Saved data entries
###

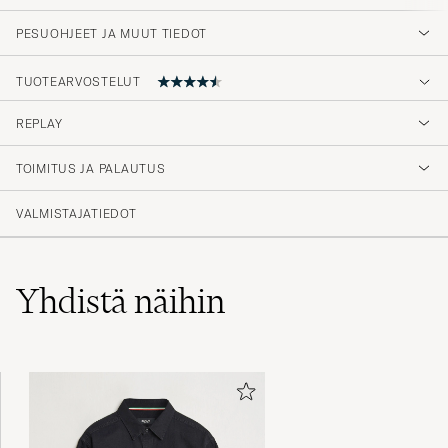
PESUOHJEET JA MUUT TIEDOT
TUOTEARVOSTELUT
4.6
REPLAY
TOIMITUS JA PALAUTUS
(18 Arvosana)
(15)
VALMISTAJATIEDOT
(2)
(0)
(1)
(1)
Yhdistä näihin
Denne model bestilt sammen med blå model
- stor forskel i størrelserne, selvom leveret i
samme størrelse.
MORTEN M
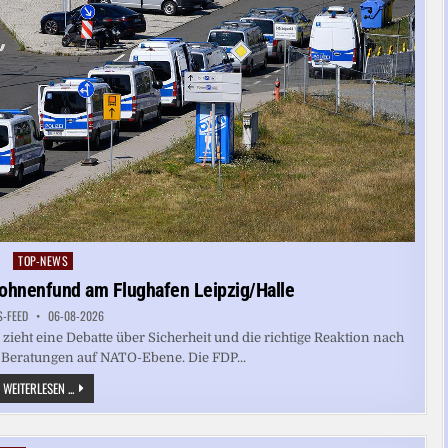
TOP-NEWS
Posted
in
rohnenfund am Flughafen Leipzig/Halle
S-FEED
06-08-2026
ieht eine Debatte über Sicherheit und die richtige Reaktion nach
 Beratungen auf NATO-Ebene. Die FDP...
SICHERHEITSDEBATTE
WEITERLESEN ...
NACH
DROHNENFUND
AM
FLUGHAFEN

###

TASK
Only the text of the records above is to be reproduced, exactly as given; the pictures are dropped.

SOLUTION TO THIS TASK
PESUOHJEET JA MUUT TIEDOT
TUOTEARVOSTELUT
4.6
REPLAY
TOIMITUS JA PALAUTUS
(18 Arvosana)
(15)
VALMISTAJATIEDOT
(2)
(0)
(1)
(1)
Yhdistä näihin
Denne model bestilt sammen med blå model
- stor forskel i størrelserne, selvom leveret i
samme størrelse.
MORTEN M
TOP-NEWS
Posted
in
rohnenfund am Flughafen Leipzig/Halle
S-FEED
06-08-2026
ieht eine Debatte über Sicherheit und die richtige Reaktion nach
 Beratungen auf NATO-Ebene. Die FDP...
SICHERHEITSDEBATTE
WEITERLESEN ...
NACH
DROHNENFUND
AM
FLUGHAFEN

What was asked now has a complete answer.